The aftermath of Hurricane Michael and other catastrophes this fall gives insurers a chance to show that they care about more than just numbers, W.R. Berkley’s president and CEO said.

“Hopefully this does provide us an opportunity for the industry to demonstrate the value it brings to society in helping people get back on [their] feet in affected areas,” W. Robert Berkley Jr. said during the company’s Oct. 23, Q3 2018 earnings call.

Berkley’s catastrophe losses for the quarter were $39 million, versus $119 million over the same period in 2017, when insurers and their customers dealt with hurricanes and other weather events that broke new records.

Berkley, in his remarks during the call, noted that the catastrophe activity isn’t as severe as last year, but he argued that it is “still very significant.” He also pointed out that the industry is also seeing catastrophe activity in the fourth quarter as well. With that in mind, he encouraged insurers to not look at the unfolding catastrophe events as just facts and figures.

“It’s easy for this [catastrophe] activity in this industry to turn into something that is thought of as ratios and numbers, but people should not lose sight of the fact that these are people’s lives,” Berkley said. “And from our perspective we would like to just extend our thoughts and prayers to all those that are affected.”

Insurance, Better; Reinsurance, Not So Much

Berkley’s reinsurance combined ratio was 107.9 during Q3 – not so good, but well below the 153.6 booked in the 2017 third quarter. In reference to that sector’s performance, and the sector in general, Berkley did not mince words.

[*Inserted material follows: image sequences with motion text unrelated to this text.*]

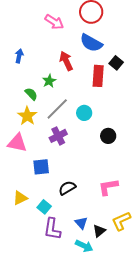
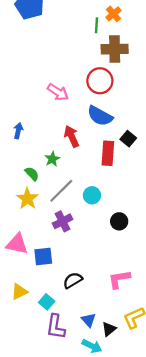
pink triangle: (17, 143) -> (17, 244), moved

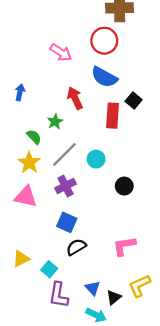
pink triangle: (17, 244) -> (26, 197), moved
blue square: (43, 256) -> (67, 222), moved, turned 30

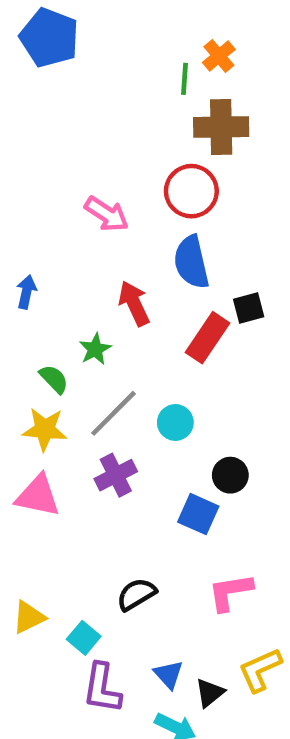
blue semicircle: (104, 77) -> (191, 262), turned 48
black square: (134, 100) -> (249, 308), turned 35
red rectangle: (112, 116) -> (207, 338), turned 30
yellow star: (29, 163) -> (45, 429), turned -30
blue square: (67, 222) -> (198, 514), moved

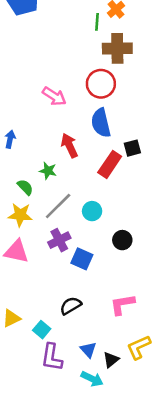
green star: (95, 349) -> (48, 171), turned -30
blue square: (198, 514) -> (82, 259), moved

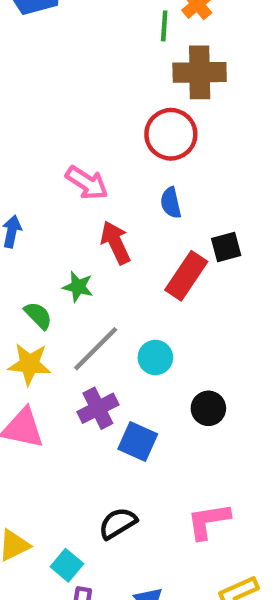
pink arrow: (54, 96) -> (87, 183), moved
blue semicircle: (101, 123) -> (171, 203), size x0.6

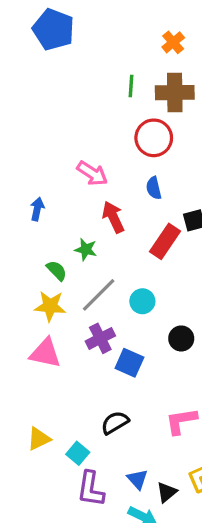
green line: (164, 26) -> (131, 86), moved

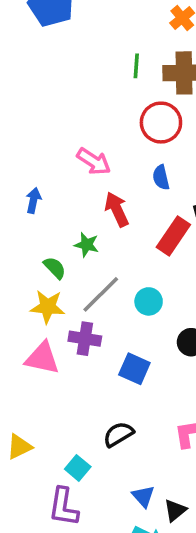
purple cross: (100, 338) -> (85, 339), moved, turned 36
yellow triangle: (39, 439) -> (19, 447), moved
purple L-shape: (91, 489) -> (64, 507), moved

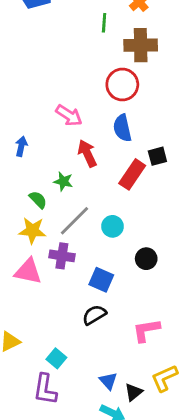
green line: (136, 66) -> (104, 23), moved
blue semicircle: (161, 177) -> (122, 128), size x1.4
black semicircle: (118, 434) -> (94, 315), moved

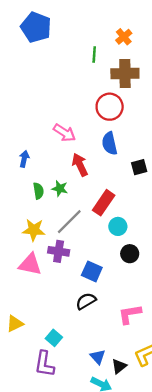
red rectangle: (132, 174) -> (104, 203), moved
green semicircle: (38, 200) -> (38, 191), moved, turned 35
cyan circle: (112, 226) -> (118, 226), moved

“Reinsurance continues to be a relatively glum picture,” Berkley said. “I will tell you that we will be able to find a few isolated green shoots in the treaty market outside of the United States. But the U.S. treaty market continues to be exceptionally competitive and quite frankly, concerning.”

Berkley offered only moderately more optimistic about the insurance side, which for the insurer produced a 94.9 combined ratio in Q3, versus 95.6 in the 2017 third quarter.

“Though we are seeing the market get incrementally better, it remains surprising to us, in light of the CAT activity we have seen over the past year, the lack of movement,” Berkley said. “In particular, the London market seems a bit sluggish in responding as it would have historically responded to this level of CAT activity.”